* Directions
Set down every entry exactly as it stands, omitting any picture.

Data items
*** Begin section ***
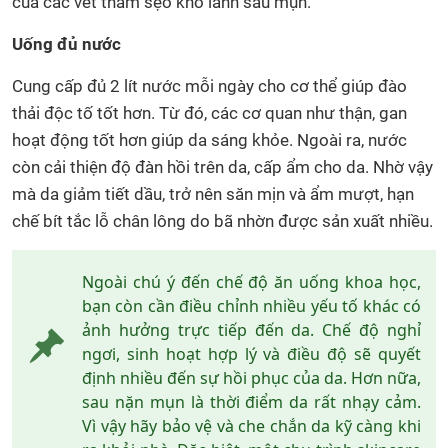
của các vết thâm sẹo khó lành sau mụn.
Uống đủ nước
Cung cấp đủ 2 lít nước mỗi ngày cho cơ thể giúp đào
thải độc tố tốt hơn. Từ đó, các cơ quan như thận, gan
hoạt động tốt hơn giúp da sáng khỏe. Ngoài ra, nước
còn cải thiện độ đàn hồi trên da, cấp ẩm cho da. Nhờ vậy
mà da giảm tiết dầu, trở nên săn mịn và ẩm mượt, hạn
chế bít tắc lỗ chân lông do bã nhờn được sản xuất nhiều.
Ngoài chú ý đến chế độ ăn uống khoa học,
bạn còn cần điều chỉnh nhiều yếu tố khác có
ảnh hưởng trực tiếp đến da. Chế độ nghỉ
ngơi, sinh hoạt hợp lý và điều độ sẽ quyết
định nhiều đến sự hồi phục của da. Hơn nữa,
sau nặn mụn là thời điểm da rất nhạy cảm.
Vì vậy hãy bảo vệ và che chắn da kỹ càng khi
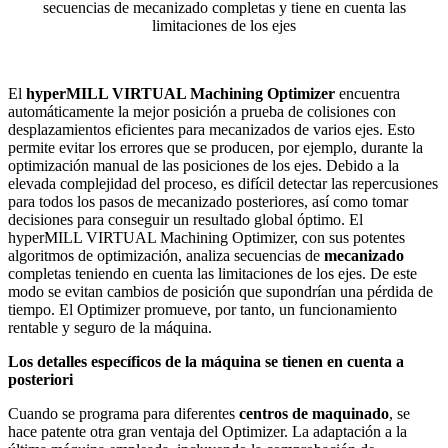
El
hyperMILL VIRTUAL Machining Optimizer
encuentra
automáticamente la mejor posición a prueba de colisiones con
desplazamientos eficientes para mecanizados de varios ejes. Esto
permite evitar los errores que se producen, por ejemplo, durante la
optimización manual de las posiciones de los ejes. Debido a la
elevada complejidad del proceso, es difícil detectar las repercusiones
para todos los pasos de mecanizado posteriores, así como tomar
decisiones para conseguir un resultado global óptimo. El
hyperMILL VIRTUAL Machining Optimizer, con sus potentes
algoritmos de optimización, analiza secuencias de
mecanizado
completas teniendo en cuenta las limitaciones de los ejes. De este
modo se evitan cambios de posición que supondrían una pérdida de
tiempo. El Optimizer promueve, por tanto, un funcionamiento
rentable y seguro de la máquina.
Los detalles específicos de la máquina se tienen en cuenta a
posteriori
Cuando se programa para diferentes
centros de maquinado
, se
hace patente otra gran ventaja del Optimizer. La adaptación a la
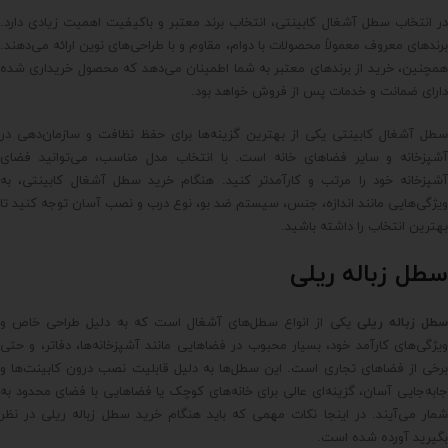
در انتخاب سطل آشغال کابینتی، انتخاب برند معتبر و باکیفیت اهمیت زیادی دارد.
برندهای معروف معمولاً محصولات با دوام، مقاوم و با طراحی‌های نوین ارائه می‌دهند.
همچنین، خرید از برندهای معتبر به شما اطمینان می‌دهد که محصول خریداری شده
دارای ضمانت و خدمات پس از فروش خواهد بود.
سطل آشغال کابینتی یکی از بهترین گزینه‌ها برای حفظ نظافت و سازمان‌دهی در
آشپزخانه و سایر فضاهای خانه است. با انتخاب مدل مناسب، می‌توانید فضای
آشپزخانه خود را مرتب و کارآمدتر کنید. هنگام خرید سطل آشغال کابینتی، به
ویژگی‌هایی مانند اندازه، جنس، سیستم ضد بو، نوع درب و نصب آسان توجه کنید تا
بهترین انتخاب را داشته باشید.
سطل زباله ریلی
طل زباله ریلی
یکی از انواع سطل‌های آشغال است که به دلیل طراحی خاص و
ویژگی‌های کارآمد خود، بسیار محبوب در فضاهایی مانند آشپزخانه‌ها، دفاتر، و حتی
برخی از فضاهای تجاری است. این سطل‌ها به دلیل قابلیت نصب درون کابینت‌ها و
جابه‌جایی آسان، گزینه‌ای عالی برای خانه‌های کوچک یا فضاهایی با فضای محدود به
شمار می‌آیند. در اینجا نکات مهمی که باید هنگام خرید سطل زباله ریلی در نظر
بگیرید آورده شده است.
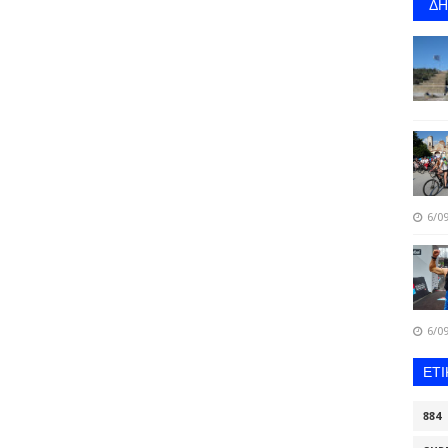
Δ
6/09
6/09
ΕΤ
884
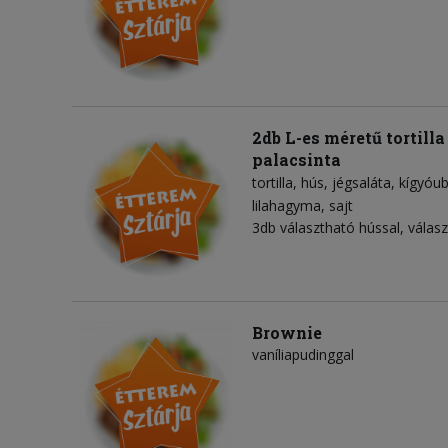
2db L-es méretű tortill
palacsinta
tortilla
hús
jégsaláta
kígyóu
lilahagyma
sajt
3db választható hússal, válasz
Brownie
vaníliapudinggal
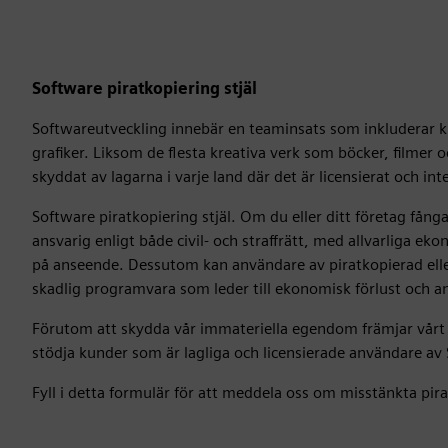
Software piratkopiering stjäl
Softwareutveckling innebär en teaminsats som inkluderar k
grafiker. Liksom de flesta kreativa verk som böcker, filmer
skyddat av lagarna i varje land där det är licensierat och int
Software piratkopiering stjäl. Om du eller ditt företag fån
ansvarig enligt både civil- och straffrätt, med allvarliga 
på anseende. Dessutom kan användare av piratkopierad elle
skadlig programvara som leder till ekonomisk förlust och a
Förutom att skydda vår immateriella egendom främjar vårt 
stödja kunder som är lagliga och licensierade användare a
Fyll i detta formulär för att meddela oss om misstänkta pir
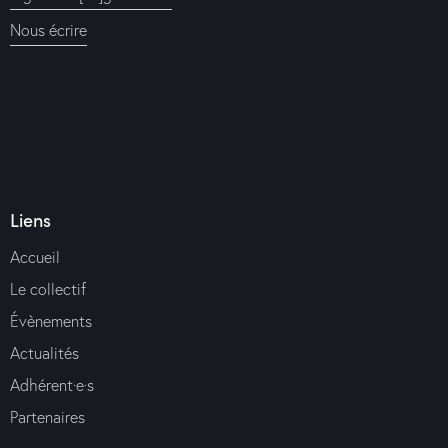
Nous écrire
Liens
Accueil
Le collectif
Évènements
Actualités
Adhérent·e·s
Partenaires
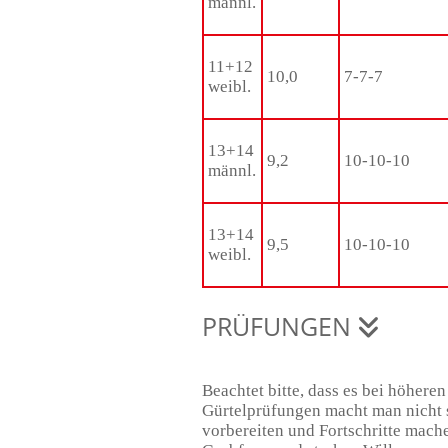
männl.
11+12
10,0
7-7-7
weibl.
13+14
9,2
10-10-10
männl.
13+14
9,5
10-10-10
weibl.
PRÜFUNGEN
Beachtet bitte, dass es bei höher
Gürtelprüfungen macht man nicht s
vorbereiten und Fortschritte mac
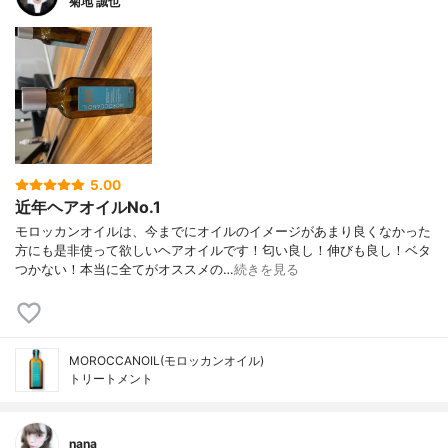
菊地 誠也
5.00
近年ヘアオイルNo.1
モロッカンオイルは、今までにオイルのイメージがあまり良くなかった
方にも是非使って欲しいヘアオイルです！匂い良し！伸びも良し！ベタ
つかない！本当に全てがオススメの…
続きを見る
MOROCCANOIL(モロッカンオイル)
トリートメント
nana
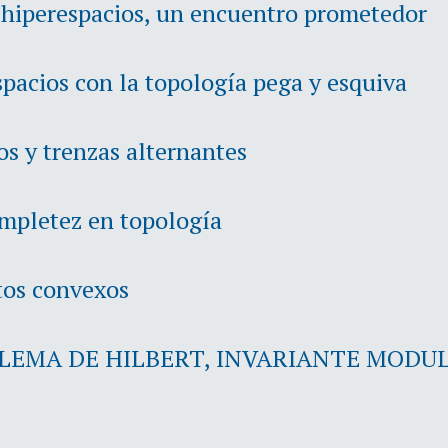
 hiperespacios, un encuentro prometedor
pacios con la topología pega y esquiva
os y trenzas alternantes
ompletez en topología
tos convexos
EMA DE HILBERT, INVARIANTE MODU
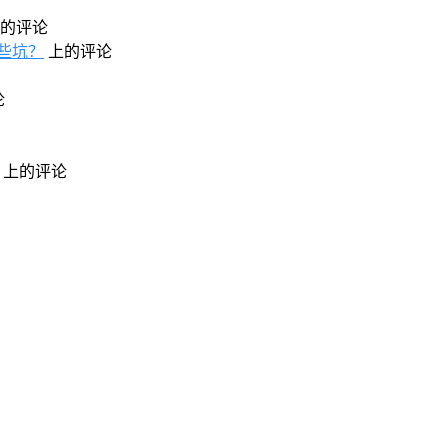
的评论
些坑？
上的评论
论
上的评论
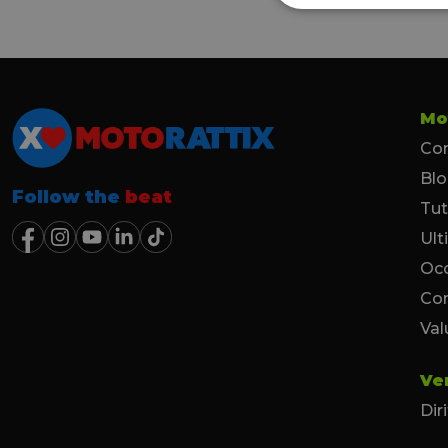
Mo
Con
Bl
Follow the
beat
Tut
Ult
Occ
Co
Val
Ve
Dir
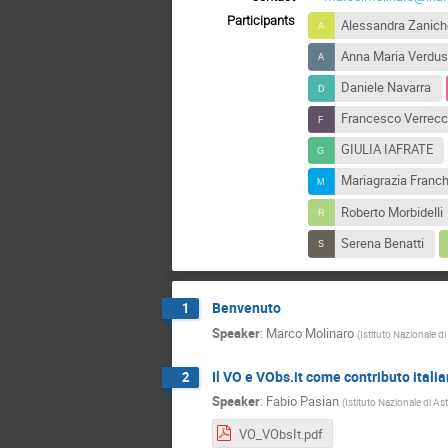
Participants
Alessandra Zaniche
Anna Maria Verdus
Daniele Navarra
Francesco Verrecc
GIULIA IAFRATE
Mariagrazia Franch
Roberto Morbidelli
Serena Benatti
Benvenuto
1
Speaker
:
Marco Molinaro
(
Istituto Nazionale di
Il VO e VObs.it come contributo itali
2
Speaker
:
Fabio Pasian
(
Istituto Nazionale di As
VO_VObsIt.pdf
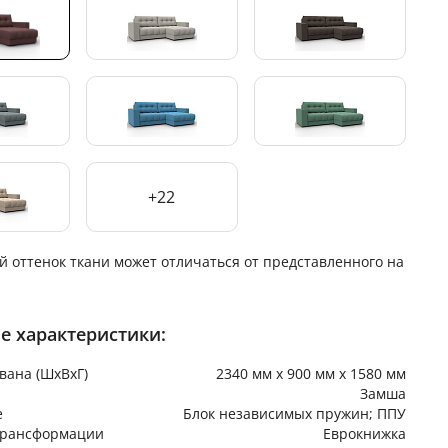
+22
й оттенок ткани может отличаться от представленного на
е характеристики:
вана (ШхВхГ)
2340 мм х 900 мм х 1580 мм
Замша
е
Блок независимых пружин; ППУ
трансформации
Еврокнижка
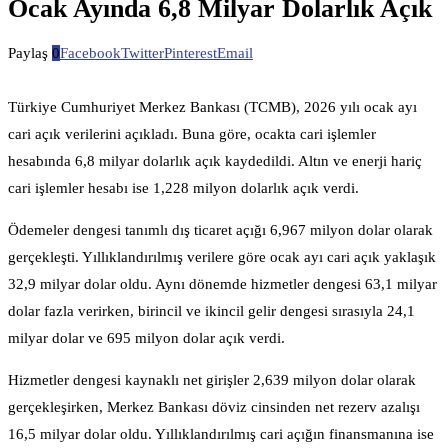
Ocak Ayında 6,8 Milyar Dolarlık Açık
Paylaş
0
Facebook
Twitter
Pinterest
Email
Türkiye Cumhuriyet Merkez Bankası (TCMB), 2026 yılı ocak ayı
cari açık verilerini açıkladı. Buna göre, ocakta cari işlemler
hesabında 6,8 milyar dolarlık açık kaydedildi. Altın ve enerji hariç
cari işlemler hesabı ise 1,228 milyon dolarlık açık verdi.
Ödemeler dengesi tanımlı dış ticaret açığı 6,967 milyon dolar olarak
gerçekleşti. Yıllıklandırılmış verilere göre ocak ayı cari açık yaklaşık
32,9 milyar dolar oldu. Aynı dönemde hizmetler dengesi 63,1 milyar
dolar fazla verirken, birincil ve ikincil gelir dengesi sırasıyla 24,1
milyar dolar ve 695 milyon dolar açık verdi.
Hizmetler dengesi kaynaklı net girişler 2,639 milyon dolar olarak
gerçekleşirken, Merkez Bankası döviz cinsinden net rezerv azalışı
16,5 milyar dolar oldu. Yıllıklandırılmış cari açığın finansmanına ise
*** End section ***
* Answer to the problem
của các vết thâm sẹo khó lành sau mụn.
Uống đủ nước
Cung cấp đủ 2 lít nước mỗi ngày cho cơ thể giúp đào
thải độc tố tốt hơn. Từ đó, các cơ quan như thận, gan
hoạt động tốt hơn giúp da sáng khỏe. Ngoài ra, nước
còn cải thiện độ đàn hồi trên da, cấp ẩm cho da. Nhờ vậy
mà da giảm tiết dầu, trở nên săn mịn và ẩm mượt, hạn
chế bít tắc lỗ chân lông do bã nhờn được sản xuất nhiều.
Ngoài chú ý đến chế độ ăn uống khoa học,
bạn còn cần điều chỉnh nhiều yếu tố khác có
ảnh hưởng trực tiếp đến da. Chế độ nghỉ
ngơi, sinh hoạt hợp lý và điều độ sẽ quyết
định nhiều đến sự hồi phục của da. Hơn nữa,
sau nặn mụn là thời điểm da rất nhạy cảm.
Vì vậy hãy bảo vệ và che chắn da kỹ càng khi
El
hyperMILL VIRTUAL Machining Optimizer
encuentra
automáticamente la mejor posición a prueba de colisiones con
desplazamientos eficientes para mecanizados de varios ejes. Esto
permite evitar los errores que se producen, por ejemplo, durante la
optimización manual de las posiciones de los ejes. Debido a la
elevada complejidad del proceso, es difícil detectar las repercusiones
para todos los pasos de mecanizado posteriores, así como tomar
decisiones para conseguir un resultado global óptimo. El
hyperMILL VIRTUAL Machining Optimizer, con sus potentes
algoritmos de optimización, analiza secuencias de
mecanizado
completas teniendo en cuenta las limitaciones de los ejes. De este
modo se evitan cambios de posición que supondrían una pérdida de
tiempo. El Optimizer promueve, por tanto, un funcionamiento
rentable y seguro de la máquina.
Los detalles específicos de la máquina se tienen en cuenta a
posteriori
Cuando se programa para diferentes
centros de maquinado
, se
hace patente otra gran ventaja del Optimizer. La adaptación a la
در انتخاب سطل آشغال کابینتی، انتخاب برند معتبر و باکیفیت اهمیت زیادی دارد.
برندهای معروف معمولاً محصولات با دوام، مقاوم و با طراحی‌های نوین ارائه می‌دهند.
همچنین، خرید از برندهای معتبر به شما اطمینان می‌دهد که محصول خریداری شده
دارای ضمانت و خدمات پس از فروش خواهد بود.
سطل آشغال کابینتی یکی از بهترین گزینه‌ها برای حفظ نظافت و سازمان‌دهی در
آشپزخانه و سایر فضاهای خانه است. با انتخاب مدل مناسب، می‌توانید فضای
آشپزخانه خود را مرتب و کارآمدتر کنید. هنگام خرید سطل آشغال کابینتی، به
ویژگی‌هایی مانند اندازه، جنس، سیستم ضد بو، نوع درب و نصب آسان توجه کنید تا
بهترین انتخاب را داشته باشید.
سطل زباله ریلی
طل زباله ریلی
یکی از انواع سطل‌های آشغال است که به دلیل طراحی خاص و
ویژگی‌های کارآمد خود، بسیار محبوب در فضاهایی مانند آشپزخانه‌ها، دفاتر، و حتی
برخی از فضاهای تجاری است. این سطل‌ها به دلیل قابلیت نصب درون کابینت‌ها و
جابه‌جایی آسان، گزینه‌ای عالی برای خانه‌های کوچک یا فضاهایی با فضای محدود به
شمار می‌آیند. در اینجا نکات مهمی که باید هنگام خرید سطل زباله ریلی در نظر
بگیرید آورده شده است.
Δ
6/09
6/09
ΕΤ
884
2db L-es méretű tortill
palacsinta
tortilla
hús
jégsaláta
kígyóu
lilahagyma
sajt
3db választható hússal, válasz
Brownie
vaníliapudinggal
Software piratkopiering stjäl
Softwareutveckling innebär en teaminsats som inkluderar k
grafiker. Liksom de flesta kreativa verk som böcker, filmer
skyddat av lagarna i varje land där det är licensierat och int
Software piratkopiering stjäl. Om du eller ditt företag fån
ansvarig enligt både civil- och straffrätt, med allvarliga 
på anseende. Dessutom kan användare av piratkopierad elle
skadlig programvara som leder till ekonomisk förlust och a
Förutom att skydda vår immateriella egendom främjar vårt 
stödja kunder som är lagliga och licensierade användare a
Fyll i detta formulär för att meddela oss om misstänkta pir
Nous écrire
Liens
Accueil
Le collectif
Évènements
Actualités
Adhérent·e·s
Partenaires
männl.
11+12
10,0
7-7-7
weibl.
13+14
9,2
10-10-10
männl.
13+14
9,5
10-10-10
weibl.
PRÜFUNGEN
Beachtet bitte, dass es bei höher
Gürtelprüfungen macht man nicht s
vorbereiten und Fortschritte mac
菊地 誠也
5.00
近年ヘアオイルNo.1
モロッカンオイルは、今までにオイルのイメージがあまり良くなかった
方にも是非使って欲しいヘアオイルです！匂い良し！伸びも良し！ベタ
つかない！本当に全てがオススメの…
続きを見る
MOROCCANOIL(モロッカンオイル)
トリートメント
nana
 hiperespacios, un encuentro prometedor
pacios con la topología pega y esquiva
os y trenzas alternantes
ompletez en topología
tos convexos
EMA DE HILBERT, INVARIANTE MODU
的评论
些坑？
上的评论
论
上的评论
Mo
Con
Bl
Follow the
beat
Tut
Ult
Occ
Co
Val
Ve
Dir
Participants
Alessandra Zaniche
Anna Maria Verdus
Daniele Navarra
Francesco Verrecc
GIULIA IAFRATE
Mariagrazia Franch
Roberto Morbidelli
Serena Benatti
Benvenuto
1
Speaker
:
Marco Molinaro
(
Istituto Nazionale di
Il VO e VObs.it come contributo itali
2
Speaker
:
Fabio Pasian
(
Istituto Nazionale di As
VO_VObsIt.pdf
+22
й оттенок ткани может отличаться от представленного на
е характеристики:
вана (ШхВхГ)
2340 мм х 900 мм х 1580 мм
Замша
е
Блок независимых пружин; ППУ
трансформации
Еврокнижка
Ocak Ayında 6,8 Milyar Dolarlık Açık
Paylaş
0
Facebook
Twitter
Pinterest
Email
Türkiye Cumhuriyet Merkez Bankası (TCMB), 2026 yılı ocak ayı
cari açık verilerini açıkladı. Buna göre, ocakta cari işlemler
hesabında 6,8 milyar dolarlık açık kaydedildi. Altın ve enerji hariç
cari işlemler hesabı ise 1,228 milyon dolarlık açık verdi.
Ödemeler dengesi tanımlı dış ticaret açığı 6,967 milyon dolar olarak
gerçekleşti. Yıllıklandırılmış verilere göre ocak ayı cari açık yaklaşık
32,9 milyar dolar oldu. Aynı dönemde hizmetler dengesi 63,1 milyar
dolar fazla verirken, birincil ve ikincil gelir dengesi sırasıyla 24,1
milyar dolar ve 695 milyon dolar açık verdi.
Hizmetler dengesi kaynaklı net girişler 2,639 milyon dolar olarak
gerçekleşirken, Merkez Bankası döviz cinsinden net rezerv azalışı
16,5 milyar dolar oldu. Yıllıklandırılmış cari açığın finansmanına ise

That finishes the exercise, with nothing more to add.